■ Work to be completed
Whenever a line of the records below contains the word "الرئيس", copy that line.

───── Extracted entries ─────

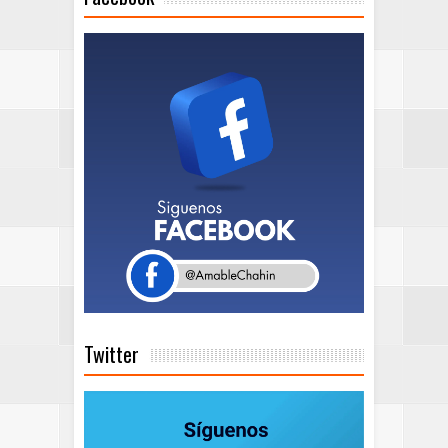
Twitter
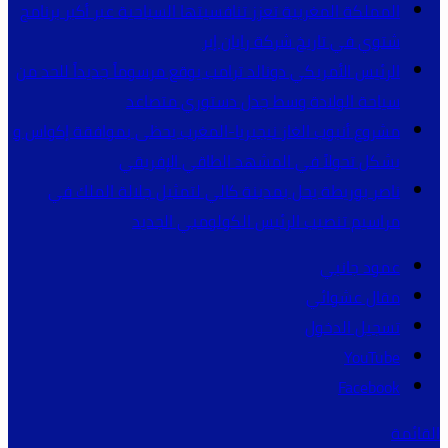
المملكة المغربية تعزز تنافسيتها السياحية عبر أكبر برنامج
شتوي في تاريخ شركة رايان إير
الرئيس الأمريكي دونالد ترامب يوقع مرسوماً جديداً للحد من
سياحة الولادة وسط جدل دستوري متصاعد
مشروع أنبوب الغاز نيجيريا-المغرب يحظى بموافقة إكواس و
يشكل تحولاً في المشهد الطاقي الإفريقي
ناصر بوريطة يحل بمدينة كالي لتمثيل جلالة الملك في
مراسيم تنصيب الرئيس الكولومبي الجديد
عمود جانبي
مقال عشوائي
تسجيل الدخول
YouTube
Facebook
القائمة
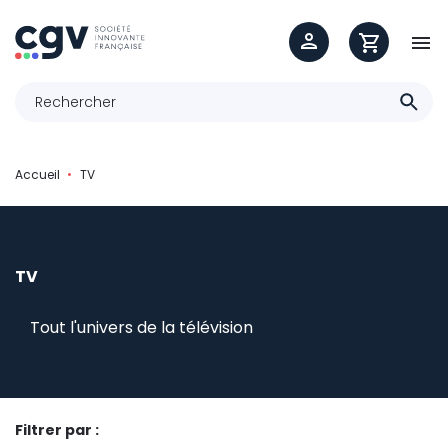

Accueil
TV
TV
Tout l'univers de la télévision
Filtrer par :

─────

■ The completed task
الرئيس الأمريكي دونالد ترامب يوقع مرسوماً جديداً للحد من
مراسيم تنصيب الرئيس الكولومبي الجديد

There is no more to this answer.